History grad wins Rachel Carson Prize

York history grad Liza Piper has won the 2006 Rachel Carson Prize for Best Dissertation in Environmental History. Piper’s winning dissertation was “Harnessing the Wet West: Environment and Industrial Order on the Large Lakes of Sub-arctic Canada, 1921-1960”.

“This is a tremendous honour,” said Marcel Martel, Graduate Studies director and holder of the Avie Bennett Historica Chair in Canadian History.

Piper earned an MA in 2001 and a PhD in 2005 in history from York. She earned a BA in history from Memorial University in Newfoundland in 1999. She is currently a post-doc at the University of British Columbia. In 2004, she published “Backward Seasons and Remarkable Cold: the Weather over Long Reach, New Brunswick, 1812-1821” in the Atlantic history journal Acadiensis.

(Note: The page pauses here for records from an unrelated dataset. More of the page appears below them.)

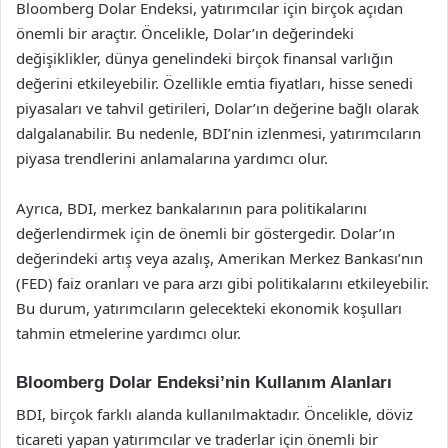
Bloomberg Dolar Endeksi, yatırımcılar için birçok açıdan
önemli bir araçtır. Öncelikle, Dolar’ın değerindeki
değişiklikler, dünya genelindeki birçok finansal varlığın
değerini etkileyebilir. Özellikle emtia fiyatları, hisse senedi
piyasaları ve tahvil getirileri, Dolar’ın değerine bağlı olarak
dalgalanabilir. Bu nedenle, BDI’nin izlenmesi, yatırımcıların
piyasa trendlerini anlamalarına yardımcı olur.
Ayrıca, BDI, merkez bankalarının para politikalarını
değerlendirmek için de önemli bir göstergedir. Dolar’ın
değerindeki artış veya azalış, Amerikan Merkez Bankası’nın
(FED) faiz oranları ve para arzı gibi politikalarını etkileyebilir.
Bu durum, yatırımcıların gelecekteki ekonomik koşulları
tahmin etmelerine yardımcı olur.
Bloomberg Dolar Endeksi’nin Kullanım Alanları
BDI, birçok farklı alanda kullanılmaktadır. Öncelikle, döviz
ticareti yapan yatırımcılar ve traderlar için önemli bir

The late Rachel Carson was a biologist, ecologist and writer best known for her book Silent Spring, which challenged the profligate use of synthetic chemical pesticides in agriculture and called for a change in the way we view the natural world.

The Rachel Carson Prize was established in 1993 by the American Society for Environmental History. The society fosters cross-disciplinary research in humanistic scholarship and environmental science. It welcomes members who share its interest in past environments and the roles human beings have played in them.